Posted by: QrazyQat | Saturday, April 03, 2010 at 09:06 PM
Brooks is one of the many who have no clue at all how much of their success is due to luck and not to a unique skill set and work ethic. I've got nothing against people being lucky. That's life. But kee-rist, how insufferable is it for one of these Peter Principle proofs to lecture their "inferiors" as if life were a perfect meritocracy. I think George Harrison said it best: What they need's a damn good whacking.
Posted by: beejeez | Saturday, April 03, 2010 at 11:24 PM
A more interesting question would be, would David Brooks be willing to lose his left testicle for a Pulitzer Prize?
Posted by: gocart mozart | Sunday, April 04, 2010 at 03:47 AM
Whenever I read anything by Brooks, I am reminded of a quote from MacBeth - "It is a tale told by an idiot, full of sound and fury, signifying nothing." Except in Brook's case, it isn't "sound and fury" he's full of.
Posted by: ErgoDan | Sunday, April 04, 2010 at 12:39 PM
Lance,
Thanks, as always.
Siren and MaryRC,
This.
gocart,
Testicle? David Brooks can haz testicles?
bejeez,
More people should quote George, he had things to say, with more economy than John, less schmaltz than Paul,and greater coherence (even in his Hare Krishna period) than Ringo.
This really fals in a subcategory of Lance's "Blowhards" posts, the bit about where gossip and blowhards (blohwardry?) dovetail. David "Attention, People of the Cafeteria! I Mean You No Harm!" Brooks' brand of tweedy Babbitry just dresses up old-fashioned WASP gossip and just-folks tribalism in really crappy sociological clothes. (As Tom Hanks once said to Dan Ackroyd, "now put on your goat leggings and hurry up!") He wrote one faintly witty and sometimes observant book about the Village's liberal cousins (with whom they had shared a dorm room or two in the public and private Ivies, the Seven Sisters, and the like back in the day) and now we're stuck with him. Meh. The Marx Brothers would have the decency to stick him forward stage right in the overcrowded stateroom where we could just watch him make the fool of himself he is, since the type to which he belongs really has its home in that era.

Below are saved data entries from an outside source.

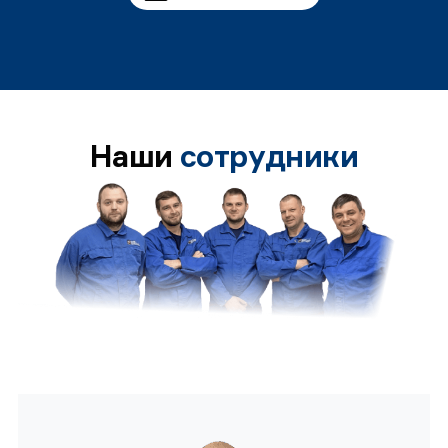
Наши
сотрудники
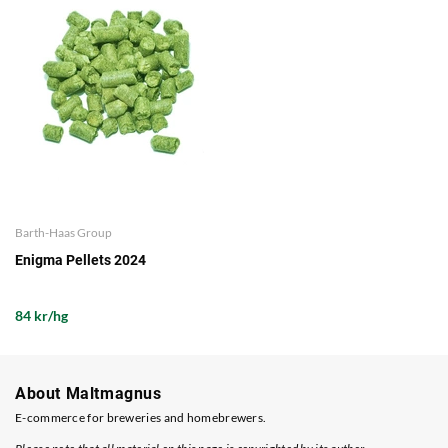
Barth-Haas Group
Enigma Pellets 2024
84 kr/hg
About Maltmagnus
E-commerce for breweries and homebrewers.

Posted by: El Jefe | Monday, April 05, 2010 at 11:49 AM
Found this via the Siren. Made my week. That was a stellar answer to a Brooks column so spectacularly stupid that I actually read it twice, hoping that I'd somehow missed an ironic angle somewhere on the way.

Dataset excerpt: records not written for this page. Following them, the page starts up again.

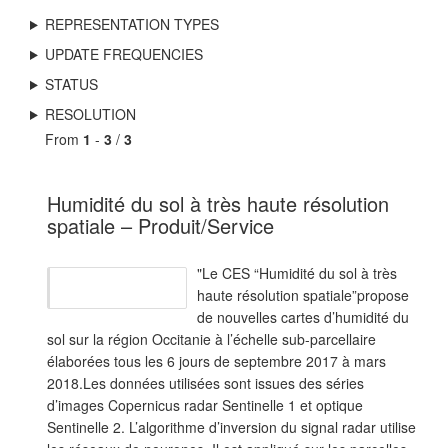
REPRESENTATION TYPES
UPDATE FREQUENCIES
STATUS
RESOLUTION
From
1
-
3
/
3
Humidité du sol à très haute résolution
spatiale – Produit/Service
"Le CES “Humidité du sol à très
haute résolution spatiale”propose
de nouvelles cartes d’humidité du
sol sur la région Occitanie à l’échelle sub-parcellaire
élaborées tous les 6 jours de septembre 2017 à mars
2018.Les données utilisées sont issues des séries
d’images Copernicus radar Sentinelle 1 et optique
Sentinelle 2. L’algorithme d’inversion du signal radar utilise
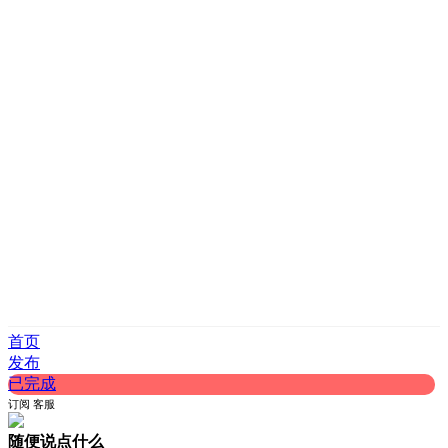
首页
发布
已完成
订阅
客服
随便说点什么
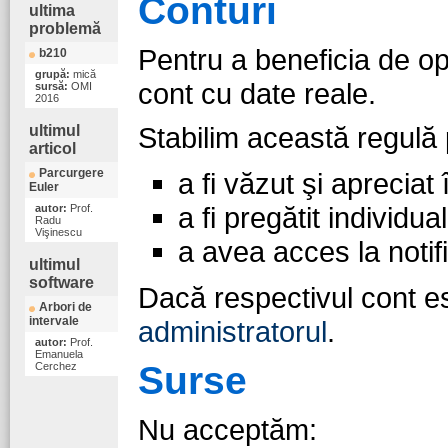
Conturi
ultima
problemă
Pentru a beneficia de op
b210
grupă:
mică
cont cu date reale.
sursă:
OMI
2016
Stabilim această regulă 
ultimul
articol
Parcurgere
a fi văzut şi aprecia
Euler
a fi pregătit individua
autor:
Prof.
Radu
Vişinescu
a avea acces la notifi
ultimul
software
Dacă respectivul cont es
Arbori de
intervale
administratorul
.
autor:
Prof.
Emanuela
Surse
Cerchez
Nu acceptăm:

I think what struck me as weirdest about Brooks's question was that he seemed to think that Bullock's Oscar was connected causally to James's infidelity. Like it was some unholy deal with the devil: "Tell you what, girlie, I'll give you prize-winning respectability as an actress, but your husband gets to shtup a dozen other loose lasses, and then the media finds out." And so there was Brooks, tut-tutting over this foolish decision of Sandra's. But what will he say to the millions of women whose husbands are running around all over town (and vice versa) who don't have an Oscar to show for it? Really, it makes them seem unusually poor negotiators.